Latest on the U.S. election

Fox News reports
Republicans and Democrats went ahead with plans to dispatch thousands of lawyers to potential election trouble spots even as judges made 11th-hour changes to voting rules in Ohio, a state that could determine the presidency.

Republicans won an overnight victory when a federal appeals court ruled they can challenge voters' qualifications at the polls in Ohio. A lawyer for a black couple who sought to stop the practice said shortly after midnight he had already asked the Supreme Court (search) to block the circuit court ruling.

With the latest ruling coming just hours before the polls open, the effect of the last-minute appeal to the Supreme Court was not immediately clear.

Partisan lawyers will join thousands of outside lawyers and neutral poll watchers on Tuesday, concentrating on Ohio, Florida and a handful of other states where the race between President Bush and Sen. John Kerry (search) is extremely close.
. . .
Democrats and civil rights organizations say Republicans are targeting minority voters in an attempt to reduce the number of ballots cast for Kerry and other Democrats.

"All of this activity is racial profiling," said NAACP Chairman Julian Bond. "None of it is aimed at white voters. It is all based on the racist presumption that racial minorities are cheaters."

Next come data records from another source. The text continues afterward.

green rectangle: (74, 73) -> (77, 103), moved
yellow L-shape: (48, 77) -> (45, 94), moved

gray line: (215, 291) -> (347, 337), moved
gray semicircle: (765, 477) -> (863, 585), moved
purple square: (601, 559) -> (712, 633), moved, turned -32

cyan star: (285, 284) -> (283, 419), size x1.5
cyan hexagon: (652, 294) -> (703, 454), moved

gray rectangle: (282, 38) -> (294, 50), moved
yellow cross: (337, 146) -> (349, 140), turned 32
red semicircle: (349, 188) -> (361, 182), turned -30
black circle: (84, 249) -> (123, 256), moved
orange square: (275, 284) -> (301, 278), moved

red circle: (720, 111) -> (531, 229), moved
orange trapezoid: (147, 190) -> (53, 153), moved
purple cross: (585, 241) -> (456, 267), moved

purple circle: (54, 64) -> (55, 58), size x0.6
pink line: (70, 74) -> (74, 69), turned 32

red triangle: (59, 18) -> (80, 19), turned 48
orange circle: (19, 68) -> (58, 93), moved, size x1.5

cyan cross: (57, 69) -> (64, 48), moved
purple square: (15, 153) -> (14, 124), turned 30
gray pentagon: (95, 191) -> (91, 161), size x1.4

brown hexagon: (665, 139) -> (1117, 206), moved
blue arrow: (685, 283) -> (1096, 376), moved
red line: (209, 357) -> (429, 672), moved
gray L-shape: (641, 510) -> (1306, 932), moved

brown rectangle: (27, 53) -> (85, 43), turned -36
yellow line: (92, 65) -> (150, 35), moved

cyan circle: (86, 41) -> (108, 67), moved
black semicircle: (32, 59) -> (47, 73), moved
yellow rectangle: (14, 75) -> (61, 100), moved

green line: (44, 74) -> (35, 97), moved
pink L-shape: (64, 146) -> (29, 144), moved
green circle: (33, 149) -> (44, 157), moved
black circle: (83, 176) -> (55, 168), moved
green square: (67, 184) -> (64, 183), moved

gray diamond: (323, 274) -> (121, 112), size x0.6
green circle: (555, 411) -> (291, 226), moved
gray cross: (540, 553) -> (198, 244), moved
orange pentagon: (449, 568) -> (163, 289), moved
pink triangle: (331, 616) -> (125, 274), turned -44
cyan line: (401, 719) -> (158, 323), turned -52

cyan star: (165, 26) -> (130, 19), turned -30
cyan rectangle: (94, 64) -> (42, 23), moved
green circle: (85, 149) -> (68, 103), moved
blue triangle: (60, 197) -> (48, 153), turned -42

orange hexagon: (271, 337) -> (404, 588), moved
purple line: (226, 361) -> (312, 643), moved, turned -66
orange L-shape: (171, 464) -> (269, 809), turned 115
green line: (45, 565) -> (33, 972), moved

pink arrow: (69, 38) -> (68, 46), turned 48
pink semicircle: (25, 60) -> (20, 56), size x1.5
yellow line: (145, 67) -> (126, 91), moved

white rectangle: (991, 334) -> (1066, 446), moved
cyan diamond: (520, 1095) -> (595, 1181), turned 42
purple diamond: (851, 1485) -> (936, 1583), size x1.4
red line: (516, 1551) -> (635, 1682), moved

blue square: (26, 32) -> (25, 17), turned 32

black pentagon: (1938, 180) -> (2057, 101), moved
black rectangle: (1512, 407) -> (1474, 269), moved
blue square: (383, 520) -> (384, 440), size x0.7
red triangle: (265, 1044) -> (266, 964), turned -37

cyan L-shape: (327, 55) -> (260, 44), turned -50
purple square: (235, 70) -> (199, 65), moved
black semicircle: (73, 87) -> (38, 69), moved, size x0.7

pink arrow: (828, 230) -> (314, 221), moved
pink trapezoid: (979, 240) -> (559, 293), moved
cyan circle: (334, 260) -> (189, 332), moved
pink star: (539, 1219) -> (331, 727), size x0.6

The dispute is the latest in a series of legal face-offs over rules for casting and counting votes this year. The maneuvering began weeks ago and was most intense in Ohio and Florida, each with rich caches of Electoral College votes.
So The U.S. election looks like being a lawyer fest. Is anyone really surprised? Disappointed, yes. But surprised? Would more rigorous vote registration procedures pre-empt voting day challenges? Or does it just make better "news" to have challenges on the day?